Había querido encargar una corona de claveles rojos, pero no trabajaban en las tiendas. Uno de los amigos le advirtió:
– Déjese de pamplinas y dele el dinero al comité de socorros.
El argentino quedó extrañado.
– Hombre; pamplinas…
Yo lo arreglé:
– Quiere decir delicadezas; que se deje de finezas.
Seguía comentado:
– Ha sido terrible. La policía se ha extralimitado en sus funciones y la conciencia proletaria se rebela.
Apoyaba en una palabra toda la fuerza de cada frase y luego de esa palabra se comía la mitad. Alzaba los brazos rítmicamente, se columpiaba sobre un pie.
– Fueron terribles.
– ¿Qué?
– Los graves sucesos de ayer.
Afirmábamos todos, y él seguía:
– ¡Tres familias proletarias en la miseria!
Volvíamos a afirmar. Yo no sabía qué decirle. Veinticuatro horas pensando en eso para que ahora venga a descubrírnoslo. Le señalé a la tía Isabela:
– Ahí tiene usted a la madre de Germinal.
Le dio el pésame. La vieja se quedó mirándolo:
– ¿Usted quién es?
– Uno más.
El argentino se sentaba y le decía que tomara lo que quisiera. Ella negó, sin darle las gracias. Lo estuvo examinando y no se sentía mal, a pesar de todo, con su compañía y sus finezas. Debía pensar: “Me trata como a una alta señora”. Entretanto yo contaba que un día los agentes hicieron un registro en su casa -en casa del argentino-. Él estaba contento porque los agentes le preguntaron su ideología y les dijo que era anarquista. Hablaron un poco más con él y uno fue al gramófono y puso un disco mientras el otro registraba. De vez en cuando dejaban de registrar y buscaban otro disco; discutían sobre qué tiple era mejor y cuando se ponían de acuerdo le daban al manubrio y registraban otro poco, tarareando. El argentino se indignaba:
– ¿Es que no me van a llevar a la cárcel?
Luego justificaba el que no lo detuvieran diciendo que los agentes tenían miedo a complicaciones diplomáticas. Pero lo cierto es que no terminaron mientras hubo discos y que se llevaron una caja de cigarrillos caros. El argentino movía inquieto sus posaderas sobre el taburete. Ahora la tía Isabela hablaba muy excitada:
– Todas las mujeres del mundo, si les asesinan al hijo pueden ir al juez, a la policía, a los tribunales. Todo eso está para apoyarles y defenderles. Pero dígame usted ¿a quién voy a ir yo? ¿Quién va a castigar a los asesinos?
Calló un poco y luego añadió:
– ¡Ah, si yo fuera joven!
Apretaba los puños y daba sobre la mesa. El argentino decía algo que yo no comprendía: “justicia popular”, “tribunal de la revolución”. La tía Isabela blasfemaba con una lágrima en las pestañas:
– Desde hace treinta años venía pensando Germinal que la revolución era cosa de unas semanas y decía esas mismas palabras.

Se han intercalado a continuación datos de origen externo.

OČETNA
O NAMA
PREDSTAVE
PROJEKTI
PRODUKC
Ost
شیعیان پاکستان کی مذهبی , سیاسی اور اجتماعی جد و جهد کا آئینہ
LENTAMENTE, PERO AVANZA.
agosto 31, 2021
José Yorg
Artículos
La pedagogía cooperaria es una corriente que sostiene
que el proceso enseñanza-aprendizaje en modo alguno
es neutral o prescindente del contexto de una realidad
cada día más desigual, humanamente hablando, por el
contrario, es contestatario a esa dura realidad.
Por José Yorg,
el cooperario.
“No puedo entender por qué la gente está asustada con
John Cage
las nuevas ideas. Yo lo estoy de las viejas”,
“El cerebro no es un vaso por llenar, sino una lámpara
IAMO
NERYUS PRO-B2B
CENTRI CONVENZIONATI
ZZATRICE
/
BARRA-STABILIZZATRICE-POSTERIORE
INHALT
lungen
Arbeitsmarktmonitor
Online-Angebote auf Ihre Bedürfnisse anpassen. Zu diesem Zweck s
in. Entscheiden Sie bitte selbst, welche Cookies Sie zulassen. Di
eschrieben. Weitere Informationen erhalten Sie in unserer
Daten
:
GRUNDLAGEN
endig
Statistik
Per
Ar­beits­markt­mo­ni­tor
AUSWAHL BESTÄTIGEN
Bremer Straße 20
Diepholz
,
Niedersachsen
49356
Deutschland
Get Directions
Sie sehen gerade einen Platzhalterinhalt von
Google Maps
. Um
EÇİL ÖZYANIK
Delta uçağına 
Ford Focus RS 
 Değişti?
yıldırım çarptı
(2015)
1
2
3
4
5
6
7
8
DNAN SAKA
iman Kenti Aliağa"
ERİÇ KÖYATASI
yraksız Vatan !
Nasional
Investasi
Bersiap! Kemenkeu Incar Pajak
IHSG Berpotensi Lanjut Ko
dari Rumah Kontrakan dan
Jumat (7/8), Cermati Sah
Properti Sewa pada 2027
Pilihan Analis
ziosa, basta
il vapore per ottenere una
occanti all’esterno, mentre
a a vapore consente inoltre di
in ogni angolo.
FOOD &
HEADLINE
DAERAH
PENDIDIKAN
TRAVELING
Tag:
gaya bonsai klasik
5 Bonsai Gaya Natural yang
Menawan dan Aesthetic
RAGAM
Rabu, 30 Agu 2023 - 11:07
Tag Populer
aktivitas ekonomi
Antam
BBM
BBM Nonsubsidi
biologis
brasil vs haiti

El argentino afirmaba, y entonces ella le hizo una seña y le dio algo por debajo de la mesa. La cara del argentino cambió de pronto. Por el tacto reconoció que era un explosivo de “piña". Se levantó con él en la mano. Ella le hacía señas vivaces para que lo escondiera, pero el argentino vino, como un sonámbulo. Sonreía con cara de vinagre y decía que sí a los gestos de la vieja. En la taberna había dos ancianos más y un flamenquillo del barrio. El susto que yo me llevé no es para describirlo. Uno de los viejos se puso a hablar con el tabernero. Era ayudante de los médicos, una especie de mozo del depósito. Entraba y salía con los cubos y las ampollas de desinfectantes. Asistía a las autopsias y estaba familiarizado con su trabajo. Tenía un aire muy tranquilo y reposado y se parecía algo al contable que hay en mi tienda. De monjas y médicos se le habían quedado unos meneos delicados. Hablaba de la autopsia de Germinal como si la hubiera hecho él.